We define deflation in the prices of goods and services simply as a fall in the corresponding price index (here, consumers prices is CPI). We further distinguish persistent from transitory price declines as the former should be expected to be more costly. We identify persistent deflations as periods in which prices remain below the previous peak for at least five years.1
Figure 1 provides a bird’s eye view of the deflation record. Deflations are not so rare; in our sample, countries have been in deflation some 18% of the time (years). And, as is well known, deflations were very common before World War II. The bulk of persistent deflations took place then, only four have occurred postwar (in Japan (twice), China and Hong Kong SAR). That said, transitory deflations have not been that rare even in the postwar era; there have been well over 100 deflation years in our sample.
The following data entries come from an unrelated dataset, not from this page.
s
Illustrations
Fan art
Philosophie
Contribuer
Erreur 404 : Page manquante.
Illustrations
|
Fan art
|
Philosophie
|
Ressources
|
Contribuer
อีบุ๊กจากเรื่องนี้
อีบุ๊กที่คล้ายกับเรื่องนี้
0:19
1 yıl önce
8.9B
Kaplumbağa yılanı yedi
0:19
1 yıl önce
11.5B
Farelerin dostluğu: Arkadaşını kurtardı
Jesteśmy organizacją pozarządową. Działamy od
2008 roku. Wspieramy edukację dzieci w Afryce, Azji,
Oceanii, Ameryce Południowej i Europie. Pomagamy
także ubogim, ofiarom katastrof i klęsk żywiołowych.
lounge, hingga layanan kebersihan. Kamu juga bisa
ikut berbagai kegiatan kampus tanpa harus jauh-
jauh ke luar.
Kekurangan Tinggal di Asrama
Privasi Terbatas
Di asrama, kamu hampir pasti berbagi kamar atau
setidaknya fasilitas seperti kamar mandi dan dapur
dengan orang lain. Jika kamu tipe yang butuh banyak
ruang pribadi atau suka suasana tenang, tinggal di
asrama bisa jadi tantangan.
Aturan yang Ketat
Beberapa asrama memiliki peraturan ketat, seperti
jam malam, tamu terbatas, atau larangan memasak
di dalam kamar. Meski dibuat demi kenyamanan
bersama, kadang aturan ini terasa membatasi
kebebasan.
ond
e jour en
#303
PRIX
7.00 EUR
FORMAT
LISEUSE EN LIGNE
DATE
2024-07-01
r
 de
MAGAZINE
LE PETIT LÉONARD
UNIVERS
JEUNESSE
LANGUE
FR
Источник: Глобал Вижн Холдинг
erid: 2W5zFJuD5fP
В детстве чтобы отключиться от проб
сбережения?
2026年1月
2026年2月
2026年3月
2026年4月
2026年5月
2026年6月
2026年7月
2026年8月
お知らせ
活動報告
Figure 1. Deflations: Not so rare
1 Persistent deflations in the price of goods and services (consumer prices) identified as periods following price peaks associated with a turning point in the five-year moving average and peak levels exceeding price index levels in the preceding and subsequent five years. Troughs identified as lowest price index readings after the peak.
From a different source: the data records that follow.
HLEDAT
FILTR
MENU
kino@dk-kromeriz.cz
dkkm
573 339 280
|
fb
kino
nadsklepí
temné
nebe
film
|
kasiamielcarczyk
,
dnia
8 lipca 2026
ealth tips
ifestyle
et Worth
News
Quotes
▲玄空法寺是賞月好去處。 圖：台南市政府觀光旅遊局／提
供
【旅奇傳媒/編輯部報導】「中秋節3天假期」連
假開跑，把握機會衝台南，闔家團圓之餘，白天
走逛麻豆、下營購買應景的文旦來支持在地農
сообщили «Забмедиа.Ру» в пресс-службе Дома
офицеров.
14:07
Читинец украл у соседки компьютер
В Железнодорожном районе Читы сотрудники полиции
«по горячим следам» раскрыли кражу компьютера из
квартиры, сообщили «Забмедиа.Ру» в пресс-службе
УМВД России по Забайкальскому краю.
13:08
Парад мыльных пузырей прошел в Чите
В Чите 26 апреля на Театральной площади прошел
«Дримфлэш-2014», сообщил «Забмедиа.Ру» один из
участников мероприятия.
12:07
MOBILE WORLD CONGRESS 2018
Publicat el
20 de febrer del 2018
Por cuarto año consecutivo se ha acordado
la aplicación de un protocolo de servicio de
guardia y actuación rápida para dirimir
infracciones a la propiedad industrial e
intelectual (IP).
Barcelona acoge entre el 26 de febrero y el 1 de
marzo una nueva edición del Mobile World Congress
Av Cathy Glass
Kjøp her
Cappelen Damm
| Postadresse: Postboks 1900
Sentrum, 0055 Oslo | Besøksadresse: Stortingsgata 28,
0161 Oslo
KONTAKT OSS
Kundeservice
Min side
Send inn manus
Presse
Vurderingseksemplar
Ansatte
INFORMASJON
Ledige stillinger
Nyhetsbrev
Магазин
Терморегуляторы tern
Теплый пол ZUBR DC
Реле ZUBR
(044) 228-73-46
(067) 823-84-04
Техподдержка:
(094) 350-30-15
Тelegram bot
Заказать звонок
Sources: Schularick and Taylor (2012); Global Financial Database; International Historical Statistics 1750–2010; national data; authors’ calculations.
A preliminary assessment of the link between deflations and growth (measured in per capita terms) does not suggest a clear negative relationship. A comparison of all inflation and deflation years indicates that, on balance, inflation years have seen only somewhat higher growth (Table 1). The difference in average growth rates is highest and statistically significant only during the interwar years, particularly in the period 1929–38 that includes the Great Depression (some 4 percentage points), and much smaller at other times. It is the experience of the interwar years that influences the full sample results. Indeed, in the postwar era the growth rate has actually been higher during deflation years, at 3.2% versus 2.7%.
Table 1. Goods and services price deflation and per capita real GDP growth (38 economies,1 1870–2013, annual data, in per cent)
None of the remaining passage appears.